Stepan Arkadyevitch made no reply, he merely glanced at Matvey in the
looking-glass. In the glance, in which their eyes met in the looking-glass, it
was clear that they understood one another. Stepan Arkadyevitch’s eyes
asked: “Why do you tell me that? don’t you know?”
Matvey put his hands in his jacket pockets, thrust out one leg, and gazed
silently, good-humoredly, with a faint smile, at his master.
“I told them to come on Sunday, and till then not to trouble you or
themselves for nothing,” he said. He had obviously prepared the sentence
beforehand.
Stepan Arkadyevitch saw Matvey wanted to make a joke and attract
attention to himself. Tearing open the telegram, he read it through, guessing
at the words, misspelt as they always are in telegrams, and his face
brightened.
“Matvey, my sister Anna Arkadyevna will be here tomorrow,” he said,
checking for a minute the sleek, plump hand of the barber, cutting a pink
path through his long, curly whiskers.
“Thank God!” said Matvey, showing by this response that he, like his
master, realized the significance of this arrival—that is, that Anna
Arkadyevna, the sister he was so fond of, might bring about a reconciliation
between husband and wife.
“Alone, or with her husband?” inquired Matvey.

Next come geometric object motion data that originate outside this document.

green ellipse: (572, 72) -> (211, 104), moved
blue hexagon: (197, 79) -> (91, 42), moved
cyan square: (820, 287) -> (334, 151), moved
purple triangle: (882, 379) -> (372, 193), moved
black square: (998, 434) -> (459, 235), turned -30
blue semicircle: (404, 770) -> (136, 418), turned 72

Stepan Arkadyevitch could not answer, as the barber was at work on his
upper lip, and he raised one finger. Matvey nodded at the looking-glass.
“Alone. Is the room to be got ready upstairs?”
“Inform Darya Alexandrovna: where she orders.”
“Darya Alexandrovna?” Matvey repeated, as though in doubt.
“Yes, inform her. Here, take the telegram; give it to her, and then do what
she tells you.”
“You want to try it on,” Matvey understood, but he only said, “Yes, sir.”
Stepan Arkadyevitch was already washed and combed and ready to be
dressed, when Matvey, stepping deliberately in his creaky boots, came back
into the room with the telegram in his hand. The barber had gone.
“Darya Alexandrovna told me to inform you that she is going away. Let
him do—that is you—as he likes,” he said, laughing only with his eyes, and
putting his hands in his pockets, he watched his master with his head on one
side. Stepan Arkadyevitch was silent a minute. Then a good-humored and
rather pitiful smile showed itself on his handsome face.
“Eh, Matvey?” he said, shaking his head.
“It’s all right, sir; she will come round,” said Matvey.
“Come round?”
“Yes, sir.”
“Do you think so? Who’s there?” asked Stepan Arkadyevitch, hearing the
rustle of a woman’s dress at the door.
“It’s I,” said a firm, pleasant, woman’s voice, and the stern, pockmarked
face of Matrona Philimonovna, the nurse, was thrust in at the doorway.
“Well, what is it, Matrona?” queried Stepan Arkadyevitch, going up to
her at the door.
Although Stepan Arkadyevitch was completely in the wrong as regards
his wife, and was conscious of this himself, almost everyone in the house
(even the nurse, Darya Alexandrovna’s chief ally) was on his side.
“Well, what now?” he asked disconsolately.
“Go to her, sir; own your fault again. Maybe God will aid you. She is
suffering so, it’s sad to see her; and besides, everything in the house is
topsy-turvy. You must have pity, sir, on the children. Beg her forgiveness,
sir. There’s no help for it! One must take the consequences….”
“But she won’t see me.”
“You do your part. God is merciful; pray to God, sir, pray to God.”
“Come, that’ll do, you can go,” said Stepan Arkadyevitch, blushing
suddenly. “Well now, do dress me.” He turned to Matvey and threw off his
dressing-gown decisively.
Matvey was already holding up the shirt like a horse’s collar, and,
blowing off some invisible speck, he slipped it with obvious pleasure over
the well-groomed body of his master.